● Task goal
Could you repeat every line below exactly, skipping the images?

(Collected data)
+===+

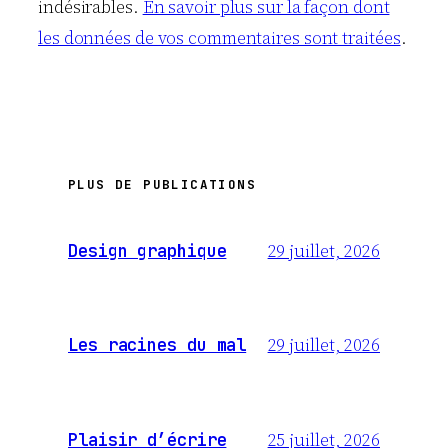
indésirables.
En savoir plus sur la façon dont
les données de vos commentaires sont traitées
.
PLUS DE PUBLICATIONS
29 juillet, 2026
Design graphique
29 juillet, 2026
Les racines du mal
25 juillet, 2026
Plaisir d’écrire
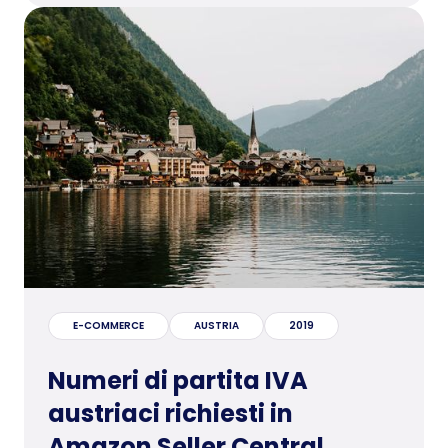
E-COMMERCE
AUSTRIA
2019
Numeri di partita IVA
austriaci richiesti in
Amazon Seller Central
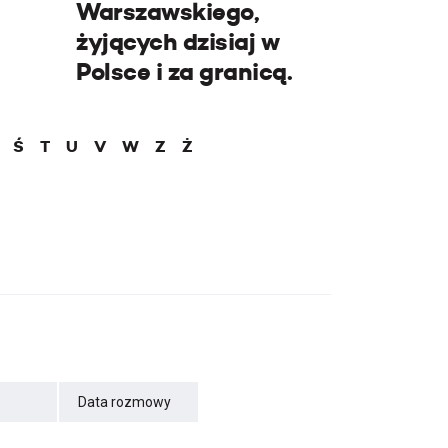
Warszawskiego,
żyjących dzisiaj w
Polsce i za granicą.
Ś
T
U
V
W
Z
Ż
Data rozmowy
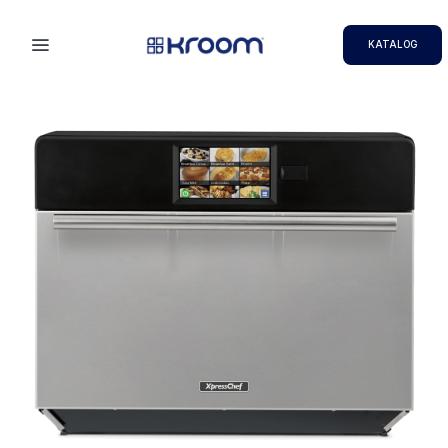
KATALOG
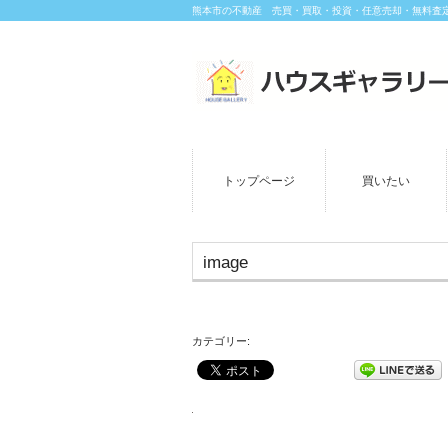
熊本市の不動産 売買・買取・投資・任意売却・無料査
トップページ
買いたい
image
カテゴリー:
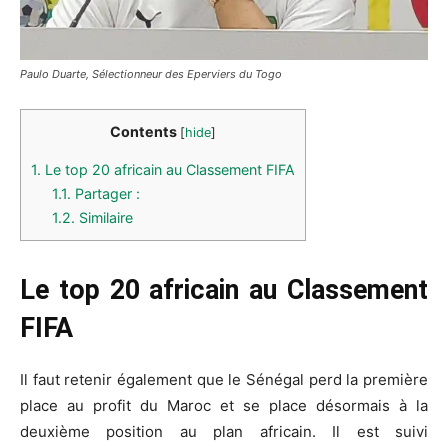
Paulo Duarte, Sélectionneur des Eperviers du Togo
Contents
[
hide
]
1.
Le top 20 africain au Classement FIFA
1.1.
Partager :
1.2.
Similaire
Le top 20 africain au Classement
FIFA
Il faut retenir également que le Sénégal perd la première
place au profit du Maroc et se place désormais à la
deuxième position au plan africain. Il est suivi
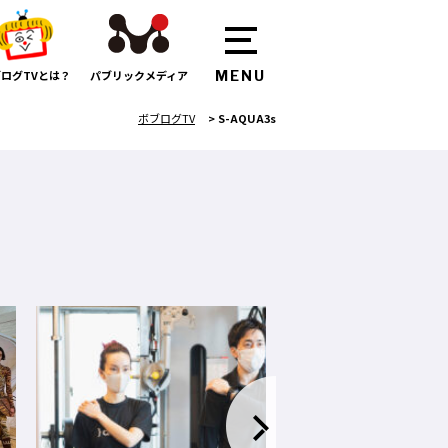
ログTVとは？
パブリックメディア
ボブログTV
>
S-AQUA3s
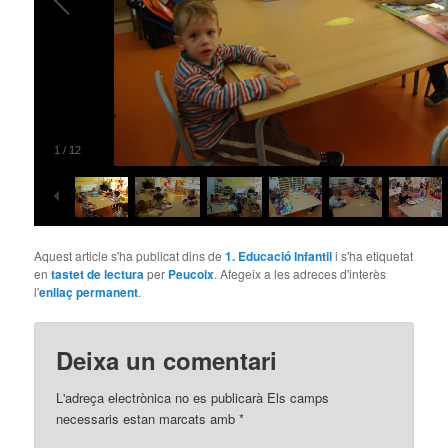
1
/
12
Aquest article s'ha publicat dins de
1. Educació Infantil
i s'ha etiquetat
en
tastet de lectura
per
Peucoix
. Afegeix a les adreces d'interès
l'
enllaç permanent
.
Deixa un comentari
L'adreça electrònica no es publicarà
Els camps
necessaris estan marcats amb
*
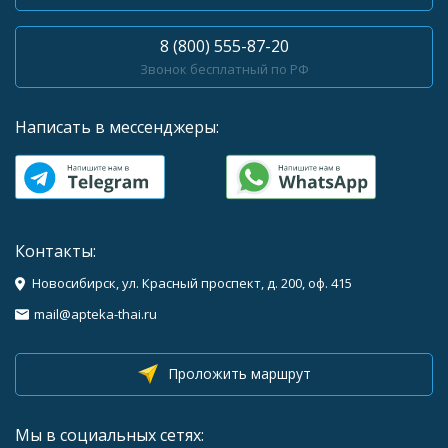
8 (800) 555-87-20
Звонок бесплатный по РФ
Написать в мессенджеры:
Контакты:
Новосибирск, ул. Красный проспект, д. 200, оф. 415
mail@apteka-thai.ru
Проложить маршрут
Мы в социальных сетях:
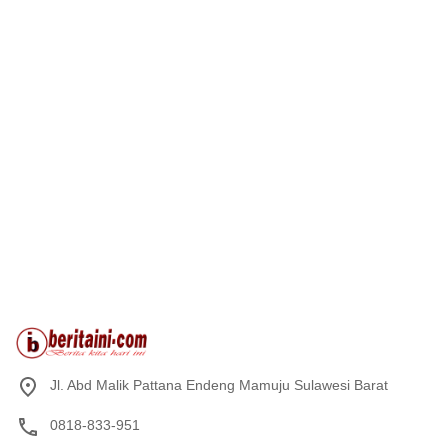
Jl. Abd Malik Pattana Endeng Mamuju Sulawesi Barat
0818-833-951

+===+

● Exercise solution
indésirables.
En savoir plus sur la façon dont
les données de vos commentaires sont traitées
.
PLUS DE PUBLICATIONS
29 juillet, 2026
Design graphique
29 juillet, 2026
Les racines du mal
25 juillet, 2026
Plaisir d’écrire
E-COMMERCE
AUSTRIA
2019
Numeri di partita IVA
austriaci richiesti in
Amazon Seller Central
Warszawskiego,
żyjących dzisiaj w
Polsce i za granicą.
Ś
T
U
V
W
Z
Ż
Data rozmowy
KATALOG
熊本市の不動産 売買・買取・投資・任意売却・無料査
トップページ
買いたい
image
カテゴリー:
Paulo Duarte, Sélectionneur des Eperviers du Togo
Contents
[
hide
]
1.
Le top 20 africain au Classement FIFA
1.1.
Partager :
1.2.
Similaire
Le top 20 africain au Classement
FIFA
Il faut retenir également que le Sénégal perd la première
place au profit du Maroc et se place désormais à la
deuxième position au plan africain. Il est suivi
ログTVとは？
パブリックメディア
ボブログTV
>
S-AQUA3s
1
/
12
Aquest article s'ha publicat dins de
1. Educació Infantil
i s'ha etiquetat
en
tastet de lectura
per
Peucoix
. Afegeix a les adreces d'interès
l'
enllaç permanent
.
Deixa un comentari
L'adreça electrònica no es publicarà
Els camps
necessaris estan marcats amb
*
8 (800) 555-87-20
Звонок бесплатный по РФ
Написать в мессенджеры:
Контакты:
Новосибирск, ул. Красный проспект, д. 200, оф. 415
mail@apteka-thai.ru
Проложить маршрут
Мы в социальных сетях:
Jl. Abd Malik Pattana Endeng Mamuju Sulawesi Barat
0818-833-951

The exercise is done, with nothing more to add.